▶ Goal of the exercise
The answer must reproduce exactly the lines from the one with "lumbalgia es un problema muy común, que" through the end of the material, and it must contain no pictures.

▶ Material shown
□ □ □ □

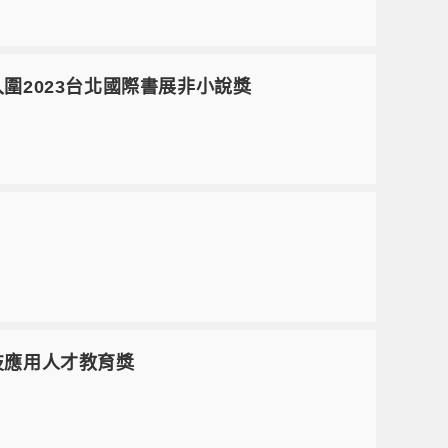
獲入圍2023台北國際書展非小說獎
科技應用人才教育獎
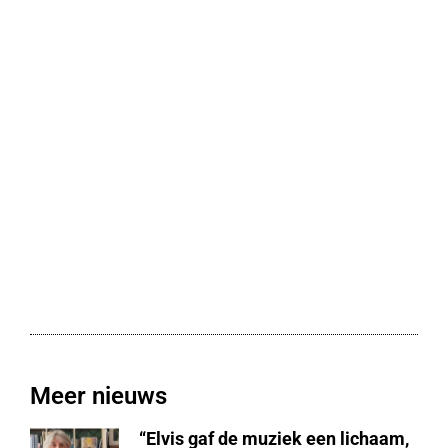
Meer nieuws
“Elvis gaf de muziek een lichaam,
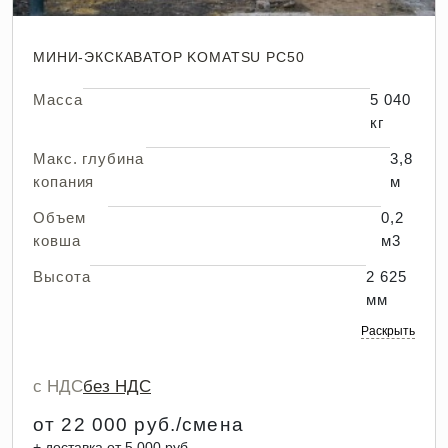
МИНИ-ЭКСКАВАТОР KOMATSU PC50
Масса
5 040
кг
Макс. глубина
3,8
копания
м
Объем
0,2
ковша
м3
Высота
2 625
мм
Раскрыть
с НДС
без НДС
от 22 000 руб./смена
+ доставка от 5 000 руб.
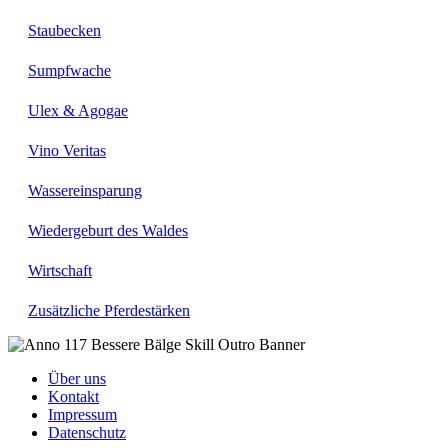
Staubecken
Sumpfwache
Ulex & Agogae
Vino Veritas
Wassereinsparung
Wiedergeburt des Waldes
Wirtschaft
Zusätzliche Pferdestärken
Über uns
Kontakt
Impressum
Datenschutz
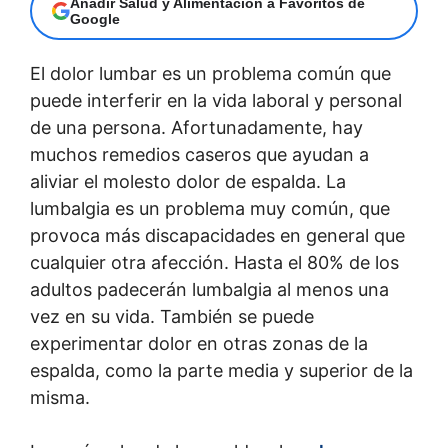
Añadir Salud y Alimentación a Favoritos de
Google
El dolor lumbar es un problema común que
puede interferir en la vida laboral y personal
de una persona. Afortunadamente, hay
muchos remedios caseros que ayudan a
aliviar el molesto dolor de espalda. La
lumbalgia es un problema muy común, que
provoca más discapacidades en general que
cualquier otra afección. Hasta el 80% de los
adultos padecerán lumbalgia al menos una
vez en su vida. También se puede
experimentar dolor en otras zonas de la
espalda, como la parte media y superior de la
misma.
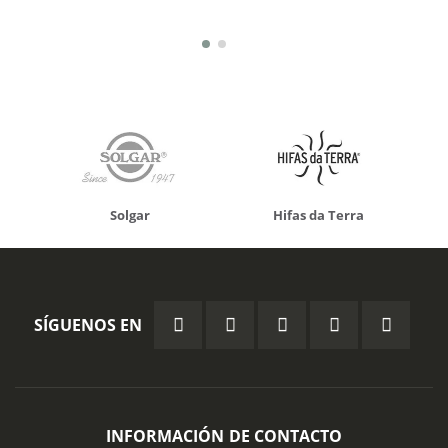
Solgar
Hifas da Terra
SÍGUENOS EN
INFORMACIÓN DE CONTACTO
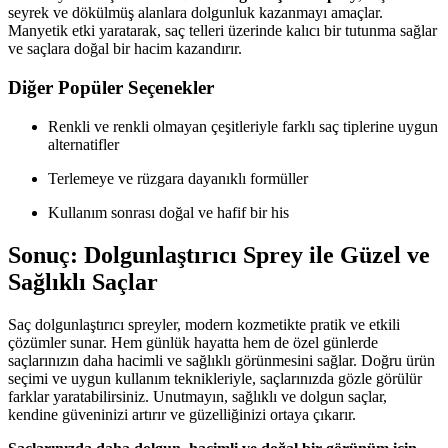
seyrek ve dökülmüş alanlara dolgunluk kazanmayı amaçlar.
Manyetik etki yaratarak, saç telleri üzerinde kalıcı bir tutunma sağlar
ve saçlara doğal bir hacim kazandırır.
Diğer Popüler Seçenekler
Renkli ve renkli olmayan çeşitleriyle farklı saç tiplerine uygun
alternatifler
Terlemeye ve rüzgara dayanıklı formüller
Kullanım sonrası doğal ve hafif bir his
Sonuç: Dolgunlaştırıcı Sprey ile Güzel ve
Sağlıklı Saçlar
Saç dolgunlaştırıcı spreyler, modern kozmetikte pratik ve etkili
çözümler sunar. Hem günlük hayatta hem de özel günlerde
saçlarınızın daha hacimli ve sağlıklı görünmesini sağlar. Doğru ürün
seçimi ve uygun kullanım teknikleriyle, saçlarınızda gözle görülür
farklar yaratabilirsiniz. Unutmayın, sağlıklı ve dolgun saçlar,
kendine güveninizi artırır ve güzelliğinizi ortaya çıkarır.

□ □ □ □

▶ Reply
lumbalgia es un problema muy común, que
provoca más discapacidades en general que
cualquier otra afección. Hasta el 80% de los
adultos padecerán lumbalgia al menos una
vez en su vida. También se puede
experimentar dolor en otras zonas de la
espalda, como la parte media y superior de la
misma.
Solgar
Hifas da Terra
SÍGUENOS EN
INFORMACIÓN DE CONTACTO
seyrek ve dökülmüş alanlara dolgunluk kazanmayı amaçlar.
Manyetik etki yaratarak, saç telleri üzerinde kalıcı bir tutunma sağlar
ve saçlara doğal bir hacim kazandırır.
Diğer Popüler Seçenekler
Renkli ve renkli olmayan çeşitleriyle farklı saç tiplerine uygun
alternatifler
Terlemeye ve rüzgara dayanıklı formüller
Kullanım sonrası doğal ve hafif bir his
Sonuç: Dolgunlaştırıcı Sprey ile Güzel ve
Sağlıklı Saçlar
Saç dolgunlaştırıcı spreyler, modern kozmetikte pratik ve etkili
çözümler sunar. Hem günlük hayatta hem de özel günlerde
saçlarınızın daha hacimli ve sağlıklı görünmesini sağlar. Doğru ürün
seçimi ve uygun kullanım teknikleriyle, saçlarınızda gözle görülür
farklar yaratabilirsiniz. Unutmayın, sağlıklı ve dolgun saçlar,
kendine güveninizi artırır ve güzelliğinizi ortaya çıkarır.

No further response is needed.